Scott Kneller

Personal information
- Nationality: Australian
- Born: 19 May 1989 (age 37) Cooma, New South Wales, Australia
- Height: 180 cm (5 ft 11 in) (2014)
- Weight: 90 kg (198 lb) (2014)
- Spouse: Regina Kneller (m.2019)

Sport
- Country: Australia
- Sport: Freestyle Skiing
- Event: Ski Cross Men

Achievements and titles
- Olympic finals: 2010 Winter Olympics (Vancouver), 2014 Winter Olympics (Australia)

Medal record
New Zealand Winter Games
| Gold medal – first place | 2011 Cardrona | Ski Cross |

= Scott Kneller =

Australian freestyle skier (born 1989)

Scott Kneller (born 1989) in central Australia.

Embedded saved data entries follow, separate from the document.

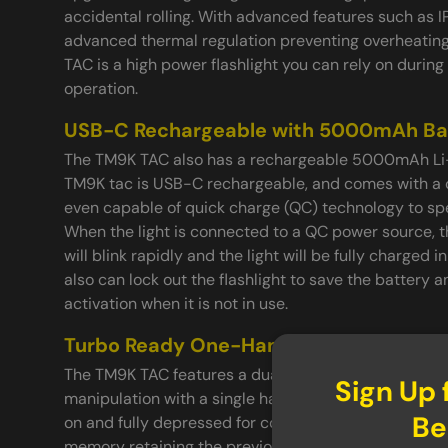
accidental rolling. With advanced features such as I
advanced thermal regulation preventing overheati
TAC is a high power flashlight you can rely on durin
operation.
USB-C Rechargeable with 5000mAh Ba
The TM9K TAC also has a rechargeable 5000mAh Li-i
TM9K tac is USB-C rechargeable, and comes with a ch
even capable of quick charge (QC) technology to sp
When the light is connected to a QC power source, t
will blink rapidly and the light will be fully charged in
also can lock out the flashlight to save the battery 
activation when it is not in use.
Turbo Ready One-Handed Operation
The TM9K TAC features a dual switch tail cap switch
Sign Up 
manipulation with a single hand. The tail switch ca
Be
on and fully depressed for constant illumination. I
memory retaining the previously used setting, even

He is an Australian freestyle skier. He represented Australia at the 2010 Winter Olympics in Vancouver. Competing in the ski cross, he came seventh. He came second in his 1/8 final, and then in his 1/4 final to qualify for the semifinals. In each race there are four competitors and the top two progress. He then came third in the semi-final and third in the Small Final, for those eliminated in the semifinals. He competed for Australia at the 2014 Winter Olympics in the ski cross events.

Kneller completed high school at Hurlstone Agricultural High School in southern Sydney in 2007 and studied a combined Bachelor of Commerce/Bachelor of Engineering at the University of New South Wales from 2009-2015.